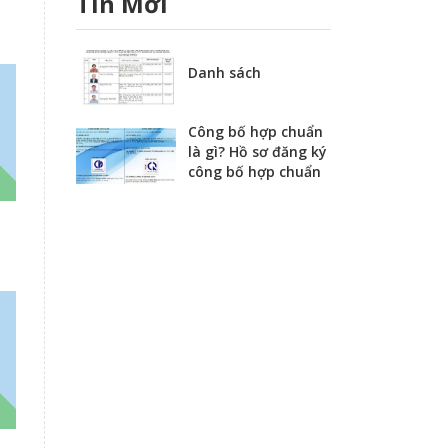
Tin Mới
Danh sách
Công bố hợp chuẩn
là gì? Hồ sơ đăng ký
công bố hợp chuẩn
===============
→ Problem:
Print all entries exactly; skip the pictures.

→ Answer box:
Tin Mới
Danh sách
Công bố hợp chuẩn
là gì? Hồ sơ đăng ký
công bố hợp chuẩn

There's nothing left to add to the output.